Choosing A Business Mentor

By Robert M. Lee


Finding the right business mentor is critical and can be made easy. The success of your business can rest on the coaching that you get, and your finances can rise and fall with food and bad advice. A combination of preparation and simple approaches to selecting the most suitable mentor for you will help ensure that your business mentor provides long term benefits for you and your business.

Before you embark upon the search for your business mentor, you need to sit down with your managerial colleagues, or alone, and ask yourself some questions. Assessing where your faults and weaknesses lie is vital to identifying what you need and from where.Start by asking yourself these three questions. What outcomes do I seek from business mentoring?What additional skills and experience do I seek from a business mentor?What mentoring personality and style would help me the most?Armed with the answers to these questions, your search will be much easier. You can identify potential mentors through many different routes including personal recommendations from people you know, on-line through Google, and through various web directories.

Accountability - the main steps in mentoring are to identify the issues/areas to improve, put a plan in place and ensure that the plan is implemented. Most mentor assignments that I take on with clients last 3-6 months. Putting a plan in place is the easier part of this process. Making sure the changes are made can be a bigger challenge. This is where the mentor plays a key role as the business owner gets 'homework' to do and knows that the mentor will be along again soon to review this work.

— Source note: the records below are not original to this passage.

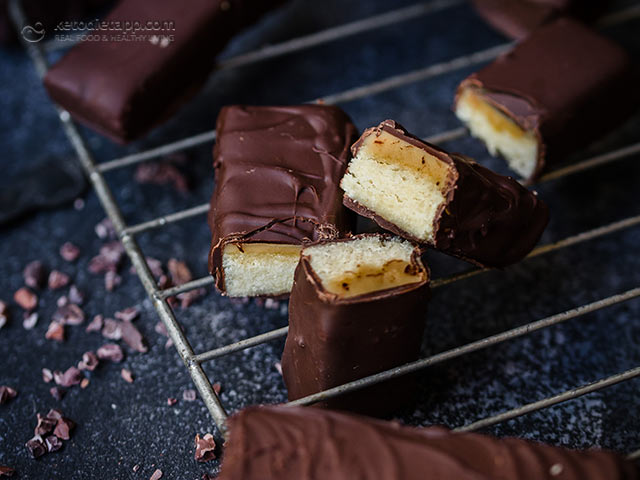 Find the location of `1 metal rack`. 1 metal rack is located at coordinates (202, 356). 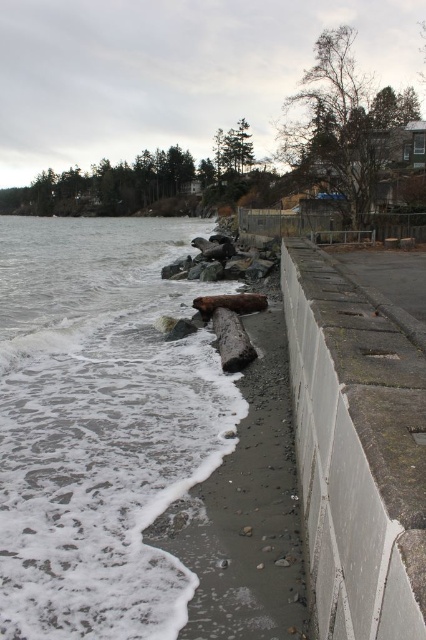 Question: Where is gray/foamy water at lower left located in relation to concrete wall at right in the image?

Choices:
 (A) right
 (B) left

Answer: (B)

Question: Can you confirm if gray/foamy water at lower left is positioned to the right of concrete wall at right?

Choices:
 (A) no
 (B) yes

Answer: (A)

Question: Which point appears closest to the camera in this image?

Choices:
 (A) (106, 458)
 (B) (336, 332)

Answer: (B)

Question: Can you confirm if gray/foamy water at lower left is positioned above concrete wall at right?

Choices:
 (A) yes
 (B) no

Answer: (A)

Question: Which object is farther from the camera taking this photo?

Choices:
 (A) gray/foamy water at lower left
 (B) concrete wall at right

Answer: (A)

Question: Which point is farther to the camera?

Choices:
 (A) [55, 609]
 (B) [307, 317]

Answer: (B) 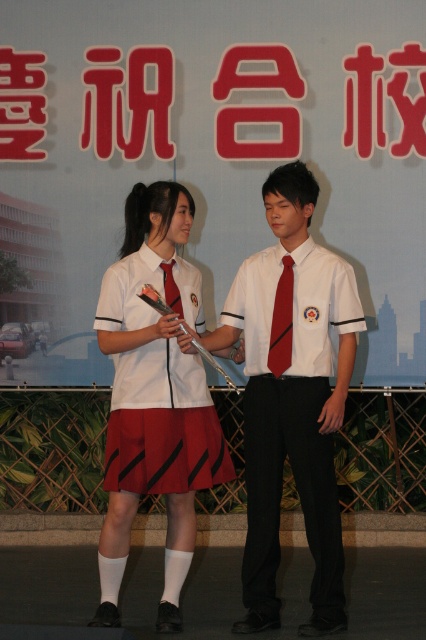 You are a photographer standing at the camera position. You want to place a new sign that is exactly 6 meters away from the camera between the red plastic sign at upper center and the banner. Is this possible?

The red plastic sign at upper center is 7.13 meters from the camera. Since the new sign needs to be placed at 6 meters, which is closer than the existing sign, there is space between the camera and the red plastic sign at upper center to place the new sign. Therefore, it is possible to position the new sign 6 meters from the camera between them.

You are a photographer positioned at the front of the stage. You want to focus your camera on the red satin tie at center. What are the coordinates where you should aim your camera?

The coordinates to aim your camera are at point (282, 321). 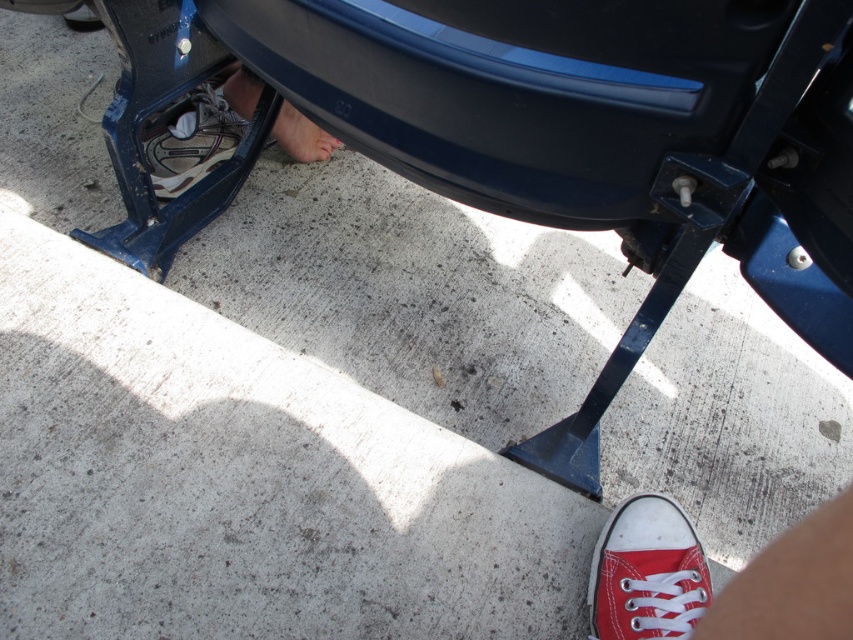 Which is below, leather/textured sneaker at lower left or smooth skin foot at center?

leather/textured sneaker at lower left is below.

Does leather/textured sneaker at lower left appear on the right side of smooth skin foot at center?

In fact, leather/textured sneaker at lower left is to the left of smooth skin foot at center.

You are a GUI agent. You are given a task and a screenshot of the screen. Output one action in this format:
    pyautogui.click(x=<x>, y=<y>)
    Task: Click on the leather/textured sneaker at lower left
    The width and height of the screenshot is (853, 640).
    Given the screenshot: What is the action you would take?
    pyautogui.click(x=190, y=138)

Is point (701, 602) behind point (279, 116)?

No, it is not.

Is the position of red canvas shoe at lower right more distant than that of smooth skin foot at center?

No, red canvas shoe at lower right is closer to the viewer.

At what (x,y) coordinates should I click in order to perform the action: click on red canvas shoe at lower right. Please return your answer as a coordinate pair (x, y). The height and width of the screenshot is (640, 853). Looking at the image, I should click on (647, 572).

Can you confirm if red canvas shoe at lower right is positioned below leather/textured sneaker at lower left?

Correct, red canvas shoe at lower right is located below leather/textured sneaker at lower left.

Is red canvas shoe at lower right shorter than leather/textured sneaker at lower left?

Correct, red canvas shoe at lower right is not as tall as leather/textured sneaker at lower left.

The width and height of the screenshot is (853, 640). Describe the element at coordinates (647, 572) in the screenshot. I see `red canvas shoe at lower right` at that location.

In order to click on red canvas shoe at lower right in this screenshot , I will do `click(647, 572)`.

Once you have identified potential mentors, you can use their websites to learn more about them. Websites will often highlight the personality, style and approach of the mentor and already at this point some may stand out to you as a person you could work with. Having a look at testimonials and references is another angle that can help identify the most suitable mentor. Testimonials give you information about the type of clients and the type of work the mentor covers. Use all these sources of information together with your criteria for the ideal mentor to short-list a handful of potential candidates.

At this point, make contact and have a chat on the phone with the mentors on your short-list. After each conversation ask yourself how you would working with this mentor? It will be easy to identify the ones that you really aren't fond of, negative feelings will manifest themselves strongly when you don't develop an initial trust. Based on your feelings, select a few potential suitors and arrange to meet with them.

One reason is there's a lack of understanding about the "influence" one must have before others will want to follow them in business. There are simple steps one can take to move forward and begin positioning themselves as leaders in their company and in the industry in general.If you're a network marketer who genuinely wants to become a leader, the rewards are tremendous because you've taught your team how to duplicate success. But, be sure you're in a highly leveraged business opportunity or the time you spend mentoring won't match the money you make unless you charge outside coaching fees. The instance I'm speaking of here is you being a home business mentor to your personal downline business partners at no charge.

Picking a business mentor is a long term decision, so taking these steps is a good investment for you and your business. Importantly your investment is one of time rather than money. Once you have identified someone who you feel can really help you, ask them how they propose to work with you and at that point be clear to them about your budget. Having followed this process it is likely that you and your preferred mentor will find a way to work together that suits both parties as well as your budget. The art of haggling lives on in these kind of personal negotiations, try your luck on.